Mas retornemos ao ponto apresentado pelos autores referente às
diferenças de nível de produtividade entre os setores. Por que razão o setor
de serviços e o setor manufatureiro nos EUA é tão mais produtivo do que no
Brasil? Existem muitos fatores que explicam esse diferencial de
produtividade. Um deles, certamente, é o estoque de capital físico. O capital
por trabalhador nos EUA é muito maior do que o estoque de capital por
trabalhador no Brasil. Além disso, o treinamento e a capacitação da força de
trabalho, o que inclui a educação formal, são maiores nos EUA do que no
Brasil. É provável também que a infra-estrutura seja melhor nos EUA do que
no Brasil. Contudo, há um fator que não foi apontada pelos autores, aquilo
que no meu livro “Macroeconomia do Desenvolvimento” (2016) chamei de
“assimetrias tecnológicas”, ou seja, da existência de um hiato
tecnológico (technological gap) das empresas brasileiras viz-a-viz suas
competidoras nos EUA. Ao contrário do que afirmam os modelos
neoclássicos de crescimento Solow-Swan, nos quais a tecnologia é um bem
público, estando livremente disponível para todas as empresas de todos os
países; a tecnologia no mundo real é um bem não rival, mas excluível, ou
seja, pode ser apropriada privadamente. Dessa forma, o domínio da fronteira
tecnológica acaba por se traduzir em vantagens competitivas para as
empresas localizadas nos países desenvolvidos.
A existência de assimetrias tecnológicas – algo que os exercícios
tradicionais de growth accounting simplesmente desconsideram – tende a
fazer com que a contribuição do capital físico para a “produtividade total dos
fatores de produção” seja, em larga medida, subestimada. Isso porque a
maior parte das inovações tecnológicas estão incorporadas em máquinas e
equipamentos recentemente construidos. Isso faz com que a forma pela qual
as empresas retardatárias podem se aproximar das empresas que operam na
fronteira tecnológica é por intermédio do investimento em capital físico.

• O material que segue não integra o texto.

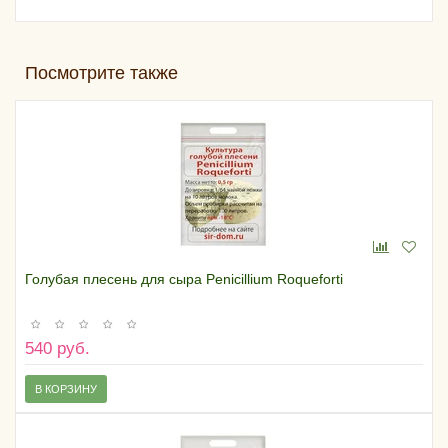
Посмотрите также
Голубая плесень для сыра Penicillium Roqueforti
540 руб.
В КОРЗИНУ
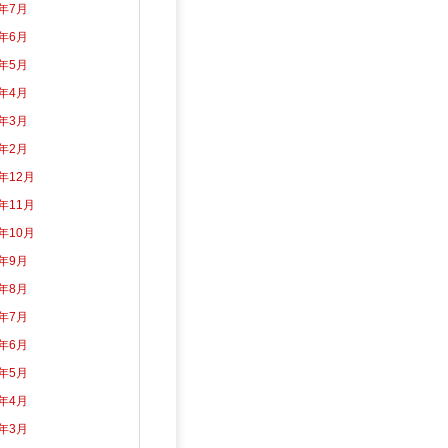
6年7月
6年6月
6年5月
6年4月
6年3月
6年2月
5年12月
5年11月
5年10月
5年9月
5年8月
5年7月
5年6月
5年5月
5年4月
5年3月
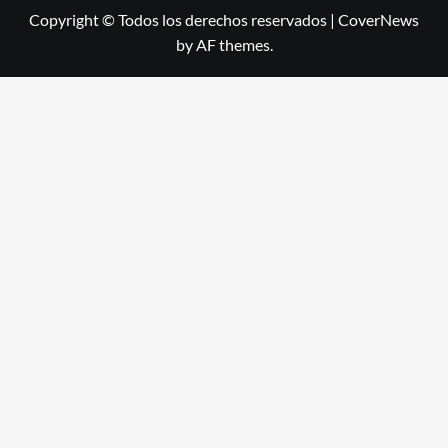
Copyright © Todos los derechos reservados
|
CoverNews
by AF themes.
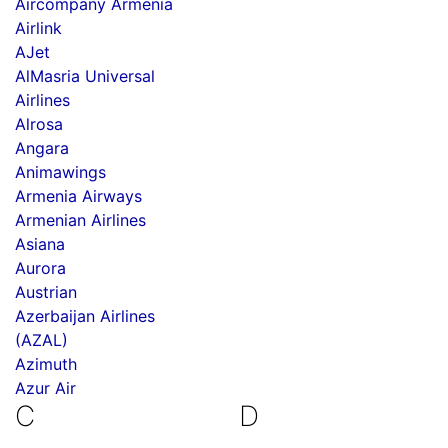
Aircompany Armenia
Airlink
AJet
AlMasria Universal
Airlines
Alrosa
Angara
Animawings
Armenia Airways
Armenian Airlines
Asiana
Aurora
Austrian
Azerbaijan Airlines
(AZAL)
Azimuth
Azur Air
C
D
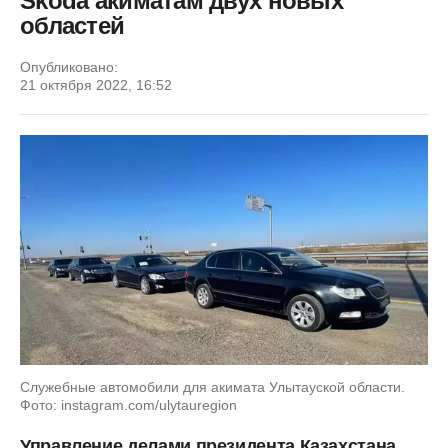
Skoda акиматам двух новых
областей
Опубликовано:
21 октября 2022, 16:52
Служебные автомобили для акимата Улытауской области.
Фото: instagram.com/ulytauregion
Управление делами президента Казахстана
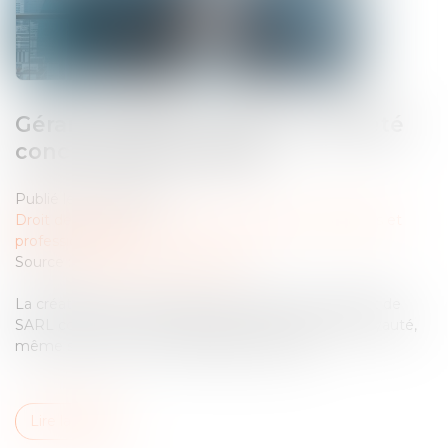
Gérant de SARL : créer une société
concurrente est fautif
Publié le :
01/07/2026
Droit des sociétés
/
Droit des sociétés commerciales et
professionnelles
Source :
www.lemag-juridique.com
La création d’une société concurrente par un gérant de
SARL constitue un manquement à son devoir de loyauté,
même sans concurrence déloyale prouvée...
Lire la suite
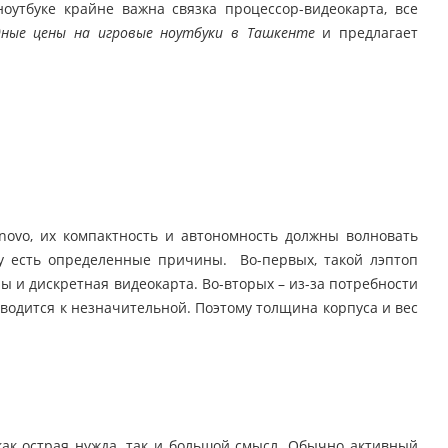
оутбуке крайне важна связка процессор-видеокарта, все
дные цены на игровые ноутбуки в Ташкенте
и предлагает
novo, их компактность и автономность должны волновать
у есть определенные причины. Во-первых, такой лэптоп
ы и дискретная видеокарта. Во-вторых – из-за потребности
водится к незначительной. Поэтому толщина корпуса и вес
как острая нужда, так и большой смысл. Обычно активный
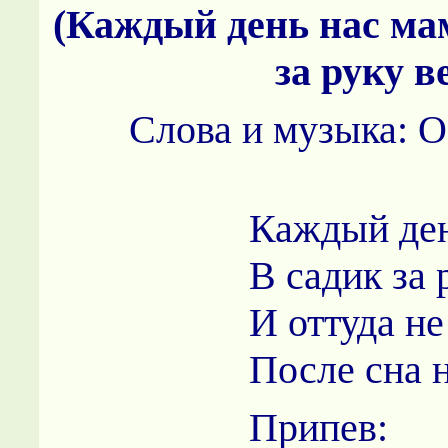
(Каждый день нас мам
за руку в
Слова и музыка: О
Каждый ден
В садик за 
И оттуда не
После сна н
Припев:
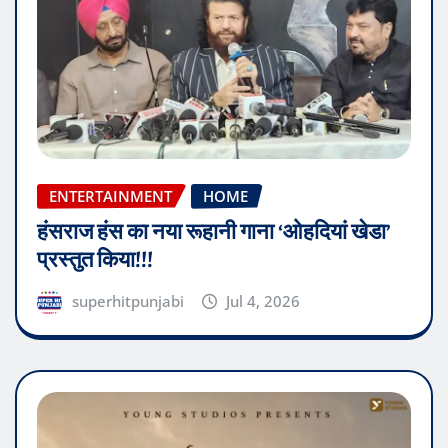
ENTERTAINMENT
HOME
हंसराज हंस का नया रूहानी गाना ‘ओहदियां खेडा’
प्रस्तुत किया!!!
superhitpunjabi
Jul 4, 2026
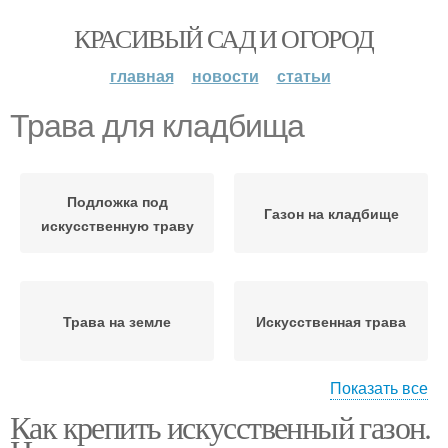
КРАСИВЫЙ САД И ОГОРОД
главная
новости
статьи
Трава для кладбища
Подложка под
Газон на кладбище
искусственную траву
Трава на земле
Искусственная трава
Показать все
Как крепить искусственный газон.
Травы на бетон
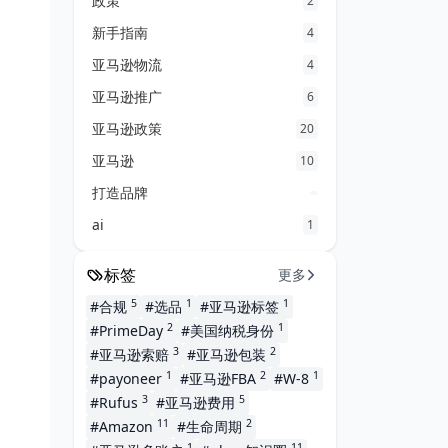
政策
2
新手指南
4
亚马逊物流
4
亚马逊推广
6
亚马逊政策
20
亚马逊
10
打造品牌
ai
1
标签
更多
5
1
1
#合规
#选品
#亚马逊标签
2
1
#PrimeDay
#美国纳税身份
3
2
#亚马逊索赔
#亚马逊包装
1
2
1
#payoneer
#亚马逊FBA
#W-8
3
5
#Rufus
#亚马逊费用
11
2
#Amazon
#生命周期
1
11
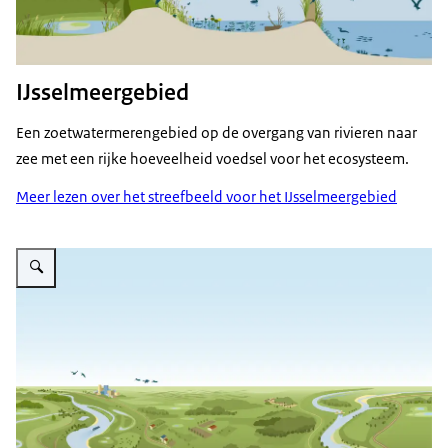
IJsselmeergebied
Een zoetwatermerengebied op de overgang van rivieren naar
zee met een rijke hoeveelheid voedsel voor het ecosysteem.
Meer lezen over het streefbeeld voor het IJsselmeergebied
Vergroot afbeelding Een schets van het Rivierengebied in het streefbeeld, 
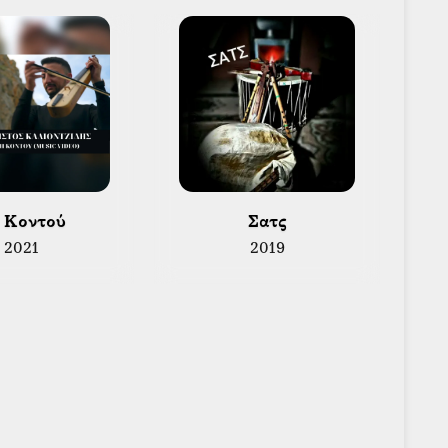
η Κοντού 
 Σατς 
2021
2019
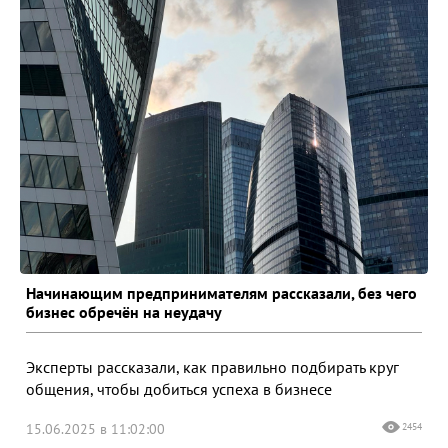
Начинающим предпринимателям рассказали, без чего
бизнес обречён на неудачу
Эксперты рассказали, как правильно подбирать круг
общения, чтобы добиться успеха в бизнесе
15.06.2025 в 11:02:00
2454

Sendo assim, o grande diferencial de produtividade entre as empresas
americanas e brasileiras pode decorrer, em larga medida, do diferencial
existente no estoque de capital por trabalhador; ou seja, os trabalhadores
brasileiros são menos produtivos porque possuem menos máquinas up-todate do que os trabalhadores americanos. Nesse contexto, o crescimento da
economia brasileira poderá ser substancialmente incrementado por
intermédio de políticas que fomentem a acumulação de capital e a inovação
tecnológica, ao invés de políticas que procurem aumentar a eficiência no uso
dos fatores de produção.
Referências
Bresser-Pereira, L.C; Oreiro, J.L; Marconi, N. (2016). Macroeconomia
Desenvolvimentista. Elsevier: Rio de Janeiro.
Marconi, N (2015). “Estrutura Produtiva e Crescimento Econômico” In
Barbosa, N et al (orgs). Indústria e Desenvolvimento Produtivo no Brasil.
FGV Editora: São Paulo.
Oreiro, J.L. (2016). Macroeconomia do Desenvolvimento: uma perspectiva
keynesiana. LTC Editora: Rio de Janeiro.